◆ YOUR TASK:
Scan the records below. Copy every line in which the word "Captain" appears.

··· RECORDS SHOWN

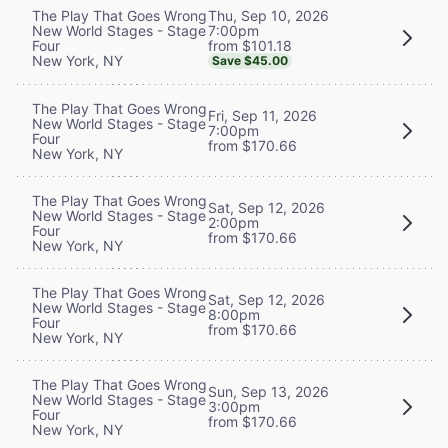
Thu, Sep 10, 2026
The Play That Goes Wrong
7:00pm
New World Stages - Stage
from $101.18
Four
New York, NY
Save $45.00
The Play That Goes Wrong
Fri, Sep 11, 2026
New World Stages - Stage
7:00pm
Four
from $170.66
New York, NY
The Play That Goes Wrong
Sat, Sep 12, 2026
New World Stages - Stage
2:00pm
Four
from $170.66
New York, NY
The Play That Goes Wrong
Sat, Sep 12, 2026
New World Stages - Stage
8:00pm
Four
from $170.66
New York, NY
The Play That Goes Wrong
Sun, Sep 13, 2026
New World Stages - Stage
3:00pm
Four
from $170.66
New York, NY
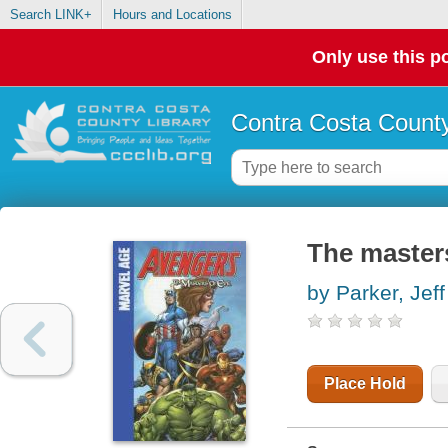
Search LINK+
Hours and Locations
Only use this po
Contra Costa County
The masters
by Parker, Jeff
Place Hold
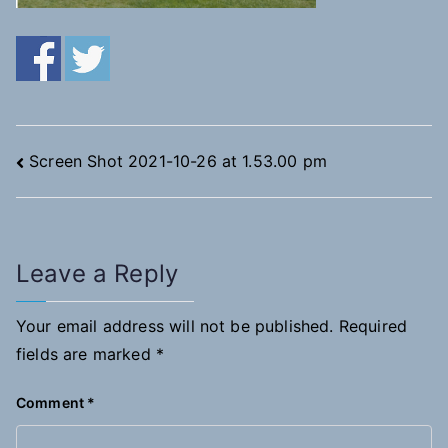
Post
Screen Shot 2021-10-26 at 1.53.00 pm
navigation
Leave a Reply
Your email address will not be published.
Required
fields are marked
*
Comment
*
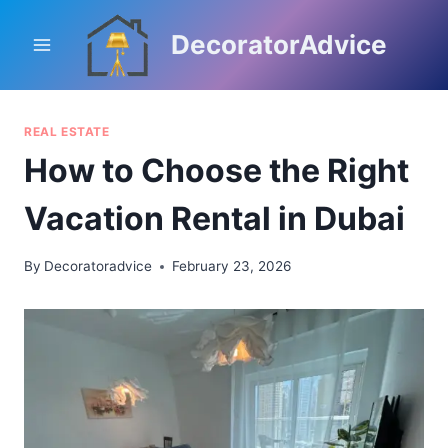
Skip
to
DecoratorAdvice
content
REAL ESTATE
How to Choose the Right
Vacation Rental in Dubai
By
Decoratoradvice
February 23, 2026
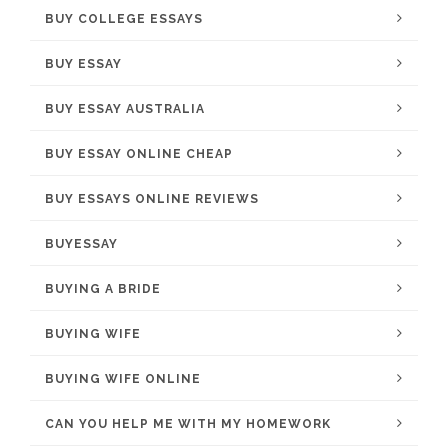
BUY COLLEGE ESSAYS
BUY ESSAY
BUY ESSAY AUSTRALIA
BUY ESSAY ONLINE CHEAP
BUY ESSAYS ONLINE REVIEWS
BUYESSAY
BUYING A BRIDE
BUYING WIFE
BUYING WIFE ONLINE
CAN YOU HELP ME WITH MY HOMEWORK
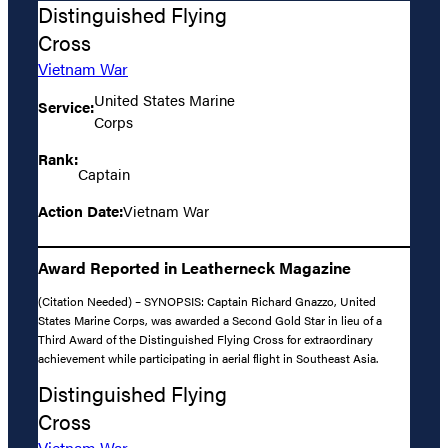
Distinguished Flying
Cross
Vietnam War
United States Marine
Service:
Corps
Rank:
Captain
Action Date:
Vietnam War
Award Reported in Leatherneck Magazine
(Citation Needed) – SYNOPSIS: Captain Richard Gnazzo, United
States Marine Corps, was awarded a Second Gold Star in lieu of a
Third Award of the Distinguished Flying Cross for extraordinary
achievement while participating in aerial flight in Southeast Asia.
Distinguished Flying
Cross
Vietnam War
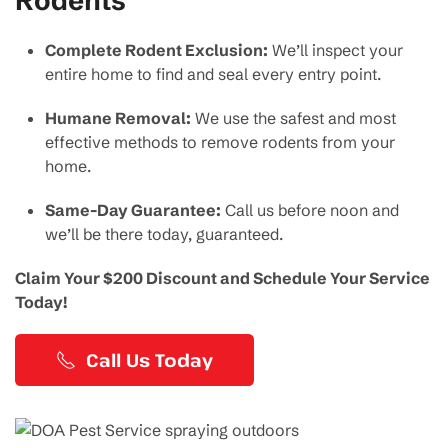
Complete Rodent Exclusion:
We’ll inspect your
entire home to find and seal every entry point.
Humane Removal:
We use the safest and most
effective methods to remove rodents from your
home.
Same-Day Guarantee:
Call us before noon and
we’ll be there today, guaranteed.
Claim Your $200 Discount and Schedule Your Service
Today!
Call Us Today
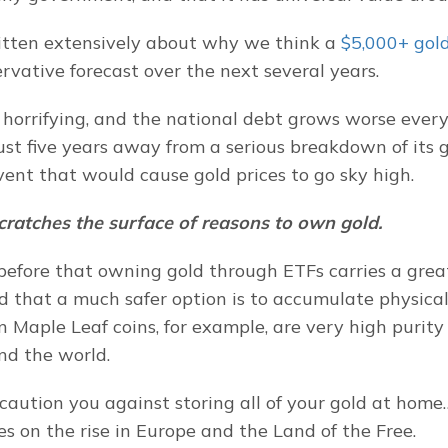
itten extensively about why we think a
 $5,000+ gold
ervative forecast over the next several years.
e horrifying, and the national debt grows worse every
 just five years away from a serious breakdown of its
vent that would cause gold prices to go sky high.
scratches the surface of reasons to own gold.
efore that owning gold through ETFs carries a great 
nd that a much safer option is to accumulate physical
n Maple Leaf coins, for example, are very high purity
nd the world.
aution you against storing all of your gold at home…
es on the rise in Europe and the Land of the Free.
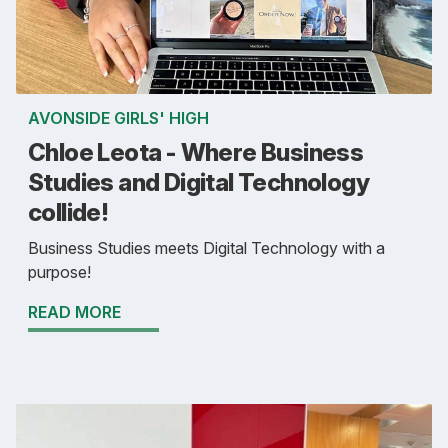
AVONSIDE GIRLS' HIGH
Chloe Leota - Where Business
Studies and Digital Technology
collide!
Business Studies meets Digital Technology with a
purpose!
READ MORE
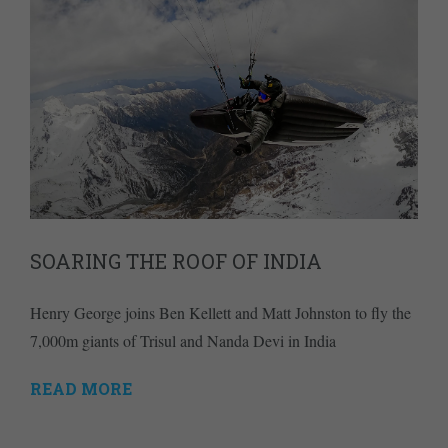
SOARING THE ROOF OF INDIA
Henry George joins Ben Kellett and Matt Johnston to fly the
7,000m giants of Trisul and Nanda Devi in India
READ MORE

······

◆ RESPONSE FOR THIS EXERCISE:
Captain
(Citation Needed) – SYNOPSIS: Captain Richard Gnazzo, United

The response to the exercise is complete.